Stored data entries
= = = =
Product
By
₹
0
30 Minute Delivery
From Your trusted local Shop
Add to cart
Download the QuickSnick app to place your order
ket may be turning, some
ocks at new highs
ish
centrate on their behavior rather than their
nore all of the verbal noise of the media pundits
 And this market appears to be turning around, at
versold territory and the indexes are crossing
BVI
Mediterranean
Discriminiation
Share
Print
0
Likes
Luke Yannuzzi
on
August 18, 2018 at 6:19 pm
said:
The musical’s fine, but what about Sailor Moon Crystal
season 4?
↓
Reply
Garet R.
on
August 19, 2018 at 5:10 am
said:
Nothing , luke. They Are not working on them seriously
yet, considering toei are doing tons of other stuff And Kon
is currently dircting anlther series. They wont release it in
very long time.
= = = =
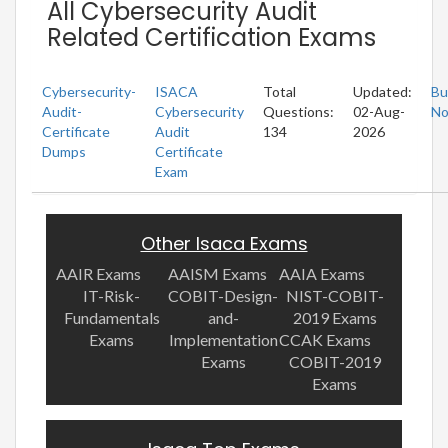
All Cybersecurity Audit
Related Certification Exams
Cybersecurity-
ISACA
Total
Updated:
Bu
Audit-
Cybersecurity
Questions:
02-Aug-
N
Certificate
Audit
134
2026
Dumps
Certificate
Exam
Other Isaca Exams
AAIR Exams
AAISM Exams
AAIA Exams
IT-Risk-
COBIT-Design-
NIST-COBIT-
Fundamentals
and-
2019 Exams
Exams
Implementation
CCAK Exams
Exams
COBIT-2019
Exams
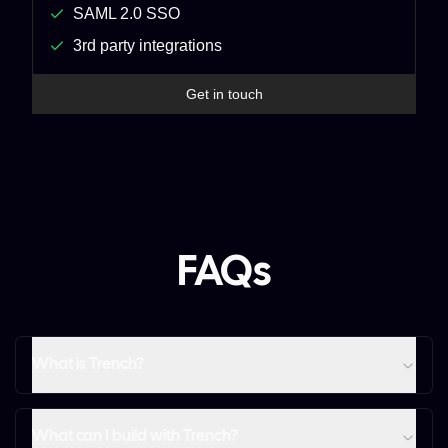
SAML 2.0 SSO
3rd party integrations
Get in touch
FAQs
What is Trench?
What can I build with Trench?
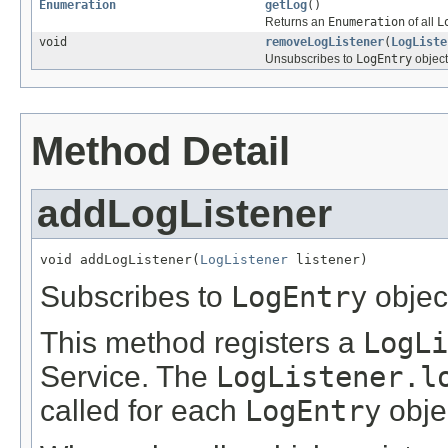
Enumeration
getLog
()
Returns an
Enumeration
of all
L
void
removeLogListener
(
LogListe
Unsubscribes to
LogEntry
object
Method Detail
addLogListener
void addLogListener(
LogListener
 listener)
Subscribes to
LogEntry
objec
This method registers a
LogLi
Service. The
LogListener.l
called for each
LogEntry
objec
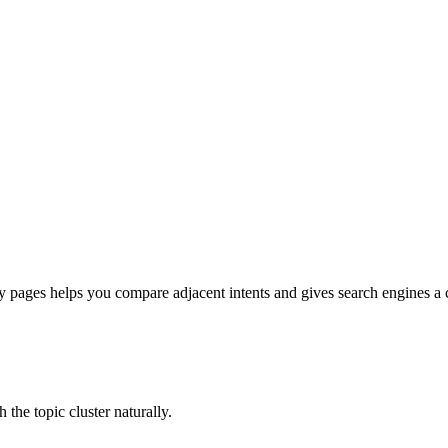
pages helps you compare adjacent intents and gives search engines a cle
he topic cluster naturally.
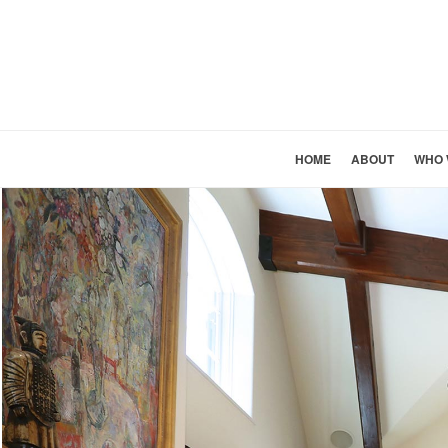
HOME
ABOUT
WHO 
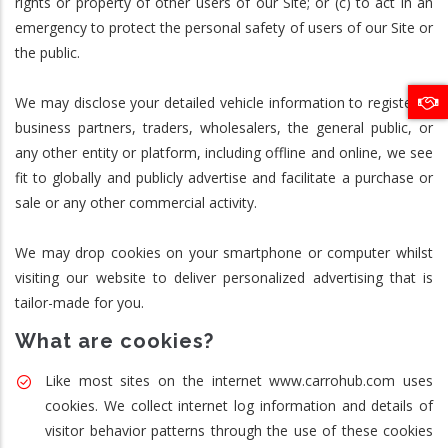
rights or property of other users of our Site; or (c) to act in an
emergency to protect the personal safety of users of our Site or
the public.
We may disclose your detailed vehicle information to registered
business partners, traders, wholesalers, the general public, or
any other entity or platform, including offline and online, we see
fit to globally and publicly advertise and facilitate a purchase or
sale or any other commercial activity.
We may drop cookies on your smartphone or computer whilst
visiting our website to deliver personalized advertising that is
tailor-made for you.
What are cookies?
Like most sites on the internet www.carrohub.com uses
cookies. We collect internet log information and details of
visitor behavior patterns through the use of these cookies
= = = =
[Work order] Beginning with the line above that contains "Like most sites", copy each line exactly up to and including the line that contains "visitor behavior patterns", and go no further.

[Solution to the exercise]
Like most sites on the internet www.carrohub.com uses
cookies. We collect internet log information and details of
visitor behavior patterns through the use of these cookies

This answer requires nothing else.